Our first test
The refactoring project reached an exciting new stage on Friday. We were finally able to refactor some code to the point where several classes could be extracted from the application project and built in a library that the application then linked to. This required that we reduce the coupling of the classes and increase the cohesion. Once these classes were extracted we were able to set up a test harness project and write our first test case!
Our application is a client/server data entry system. The refactoring project itself is interested in the client side code.
We have several situations where the data that a user enters needs to be validated against some reference data. For example, a user can only enter valid customers; and these customers are present in a validation data structure on the client… We had a couple of new requirements and a week to implement them. I decided that the new requirements would be easier and safer to implement if we refactored the existing code first.
The data structure that the validation code used was far from ideal. A pair of vectors of strings provided a simple key/value data structure in which a linear search was required for validation. These were stored in a globally accessible map which associated the key and value vectors with a name which was used to differentiate between different kinds of validation data. The dialog that the user saw if they entered an incorrect value allowed the user to gradually refine the search by editing a search string. As the search was refined so the number of available entries in the display was reduced. The existing functionality was spread between the display dialog on the main application, the map or pairs of vectors was purely data. The application would ask the display dialog to validate the user input and, if it was valid the dialog would never be displayed, if it was invalid the dialog would pop up.
Step one of our refactoring was to find out where the global validation data was used and how it was used. Changing the name of the typedef that was used to reference the map allowed us to follow the compilers errors to locate all of the call sites. We then replaced the typedef with a class that wrapped the map so that we could isolate the actions that the users of the validation code were performing. We narrowed the interface on the validation data from the full interface of a map down to just the operations that the client code required. We then added the operations that the client code performed on the pair of key/value vectors so that the class was a complete replacement for the existing validation data structures. We had abstracted the validation into a validator object which hid the details of how it managed the data for validation.

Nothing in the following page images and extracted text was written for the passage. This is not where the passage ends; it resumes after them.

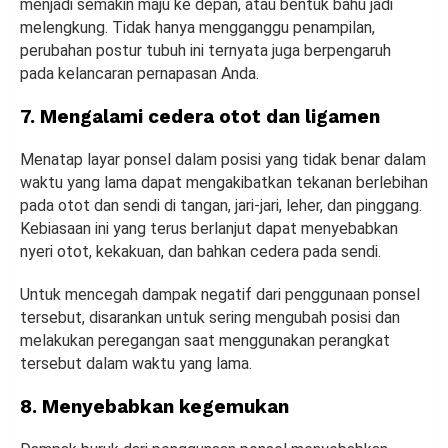
menjadi semakin maju ke depan, atau bentuk bahu jadi
melengkung. Tidak hanya mengganggu penampilan,
perubahan postur tubuh ini ternyata juga berpengaruh
pada kelancaran pernapasan Anda.
7. Mengalami cedera otot dan ligamen
Menatap layar ponsel dalam posisi yang tidak benar dalam
waktu yang lama dapat mengakibatkan tekanan berlebihan
pada otot dan sendi di tangan, jari-jari, leher, dan pinggang.
Kebiasaan ini yang terus berlanjut dapat menyebabkan
nyeri otot, kekakuan, dan bahkan cedera pada sendi.
Untuk mencegah dampak negatif dari penggunaan ponsel
tersebut, disarankan untuk sering mengubah posisi dan
melakukan peregangan saat menggunakan perangkat
tersebut dalam waktu yang lama.
8. Menyebabkan kegemukan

Step two dealt with performance issues, validating against 60,000 items took too long. Why there are 60,000 valid items is something that’s on the list for future investigation. We adjusted the way that the key value pairs were stored and added a new class that managed the interim results of the user’s search. No point starting from scratch to find values that contain “AB” when we already have the search results from searching for values that contain “A”.
Once performance was better we removed the global nature of the validation data by using the Parameterise From Above pattern and passing the validation data explicitly to all call sites. There were still too many areas of code coupled to the validation data, but at least the coupling was now explicit via a parameter rather than implicit via a global.
Then we moved the code around between classes. Now that the data access was more explicit it was clear that some operations should exist inside the new classes rather than outside them.
Finally we added the last of our new requirements, the ability to search via subsets of the values, and a way for the user to configure the subsets. The work that we’d intended to do was done and we had around a day to spare, so we performed some more refactoring to reduce the coupling between the validation code and the rest of the application.
The application project currently includes over 300 files. It’s hard to manage and the coupling causes long build times. We hope to move much of the code into libraries and structure for ease of testing and packaging. Near the end of the day on Friday we took a leap of faith and extracted all of the new validation classes out of the application and into a library. The code almost compiled. We had one remaining tie to break. The display dialog would remain in the application and was dependant on the new library code, but the part of the validator that popped up the display was now dependant on application code. We broke the circular dependency with an interface. The validator is now given an object that implements a ‘user search’ interface. This interface is part of the library code and the display dialog implements the interface.
The library compiled and the code worked. At least our “monkey’s at the keyboard” tests passed. Given that we had an hour or so left before the weekend and we now had nicely isolated validation code we created a test harness executable that was dependant on the library code. We then wrote our first test case…
We have appalling test coverage at present. We have one test that tests a small part of one object. But we have a test harness, that’s a very big step in the right direction. We now have one small set of classes that are sufficiently loosely coupled and highly cohesive that we can test them in isolation. At the start of the week that was unthinkable.